In an era where photo and video are king, visual marketing is essential for any business to thrive. When competing with the barrage of ads that consumers face, it’s important to understand the elements of a good photo. These elements, once mastered, will help to engage your audience and make your job more fun!

A good photo boils down to two parts:

  1. Captivation
    Your photo must be able to catch the attention of someone scrolling through hundreds of other photos on social media or walking by dozens of ads on the street. The best way to do that is to create something that looks different. Different doesn’t mean better or worse, it simply means that it stands out. Find out how others have photographed the same thing in the past, and do something completely different. You want the viewer to feel as though they’re seeing something that they can’t see anywhere else. This sense of novelty will make your photo a desirable place to rest the eyes.
  2. Storytelling
    Human beings, by nature, are infatuated with storytelling. The key is to tell a story that leaves a little bit to the imagination, because we’re also attracted to mystery. You could take a photo of a woman smiling, or you could take a photo of a woman smiling while holding her phone to her ear as she gets in a cab. In the former, you see a woman that is happy. In the latter, you see a woman who is happy because she’s having a good conversation with someone as she prepares to go somewhere. Who is she talking to? Where is she going? The mystery in combination with the narrative is what keeps your photo on the viewers mind for longer than average.
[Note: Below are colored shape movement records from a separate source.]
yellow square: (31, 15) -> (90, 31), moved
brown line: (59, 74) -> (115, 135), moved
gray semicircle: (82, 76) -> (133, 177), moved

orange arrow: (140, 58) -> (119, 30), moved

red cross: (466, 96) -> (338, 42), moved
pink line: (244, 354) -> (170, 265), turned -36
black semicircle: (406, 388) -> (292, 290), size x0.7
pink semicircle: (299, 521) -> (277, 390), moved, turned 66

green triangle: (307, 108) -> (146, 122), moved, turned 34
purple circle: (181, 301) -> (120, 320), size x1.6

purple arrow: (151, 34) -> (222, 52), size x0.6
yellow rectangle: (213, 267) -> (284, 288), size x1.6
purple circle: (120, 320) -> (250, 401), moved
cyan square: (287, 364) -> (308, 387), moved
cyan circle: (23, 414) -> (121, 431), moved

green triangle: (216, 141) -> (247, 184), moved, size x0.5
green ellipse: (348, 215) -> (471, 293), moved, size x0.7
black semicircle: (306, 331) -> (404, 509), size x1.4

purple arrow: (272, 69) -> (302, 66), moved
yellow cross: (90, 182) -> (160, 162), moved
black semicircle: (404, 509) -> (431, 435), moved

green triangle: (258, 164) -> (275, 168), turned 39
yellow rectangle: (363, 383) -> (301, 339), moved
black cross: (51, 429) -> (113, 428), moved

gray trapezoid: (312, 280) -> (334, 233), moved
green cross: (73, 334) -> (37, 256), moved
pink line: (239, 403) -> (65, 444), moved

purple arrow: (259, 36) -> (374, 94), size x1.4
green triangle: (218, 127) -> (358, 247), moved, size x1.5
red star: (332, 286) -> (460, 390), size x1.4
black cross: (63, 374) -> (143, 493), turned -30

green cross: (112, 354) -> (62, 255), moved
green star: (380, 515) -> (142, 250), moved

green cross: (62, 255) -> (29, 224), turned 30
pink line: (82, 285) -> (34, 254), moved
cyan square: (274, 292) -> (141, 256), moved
There is virtually no reason for anyone to pay attention to you if you aren’t making it worth their while. If someone is going to buy into your product, service or idea, you need to show them something that they can’t get anywhere else. That may seem harder to do today since more people have access to a camera than ever before, but don’t let that intimidate you. More cameras just mean more mediocre photos. When you create an image that captivates your audience and tells them a story, it doesn’t matter whose camera you’re using, you have a higher probability of rising to the top.